= Bernhard Studer-Steinhäuslin =

Swiss pharmacist and naturalist (1847–1910)

Bernhard Studer-Steinhäuslin (23 May 1847 – 28 March 1910) was a Swiss pharmacist and naturalist.

He was born in Bern, the son of a pharmacist, and attended the schools of his city until 1865. He was involved in a serious accident in 1860, when the scaffolding holding him and a schoolmate collapsed. The latter was killed instantly; Studer-Steinhäuslin suffered a severe concussion from the incident, and his left hand was paralyzed for the rest of his life.

In 1865 he joined the pharmaceutical profession. He studied under Dr. Teuner at Darmstadt and in 1869 went to Dresden for additional practical training. His scientific studies he made at the University of Bern and the Institute of Remigius Fresenius in Wiesbaden, from which he graduated as a pharmacist in 1872.

After a trip to Paris, England and Scotland, he joined his father's pharmacy on Spitalgasse in Bern, eventually taking over the business together with his brother William, who preceded him in death in 1907. He served in this position for 33 years, from 1877 to 1910. He was a long time member of the board of the municipal pharmacists association.
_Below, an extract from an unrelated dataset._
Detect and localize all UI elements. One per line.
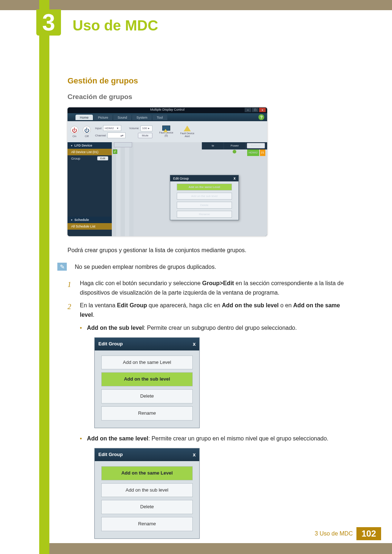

He was a member of the Executive Board of the cantonal pharmacists association from 1878–1902; he held the office of President in 1896–1907. He belonged to the board of the Swiss Pharmacists association for many years, holding the position of secretary from 1875 to 1883, Vice-President in 1883 to 1884, and president in 1885 to 1887. In 1884 he presided over the Pharmacopoeia Commission of the Swiss Pharmacists Association, and belonged to the permanent Pharmacopoeia of this association as secretary until 1897. Studer-Steinhäuslin was also treasurer of the Society of Natural Sciences in Bern.

Studer-Steinhäuslin died of pneumonia on March 28, 1910 in Bern.

==Selected publications==
- (1887). "Les principaux champignons comestibles peints d'après nature et décrits". Lausanne:F. Payot.
- (1890). "Beiträge zur Kenntnis der schweizerischen Pilze". K.J. Wyss
- (1895). "Beiträge zur Geschichte der stadtbern : Apotheken". Bern: Stämpfli.
- (1909). "Pharmacopoeae Helvetiae IV Extractum / continens praecepta medicaminum Galenicor. hoc libro recepta auctoritate Societatis Pharmaceuticae Helveticae elaboravit B. Studer II." Bern: Neukomm & Zimmermann.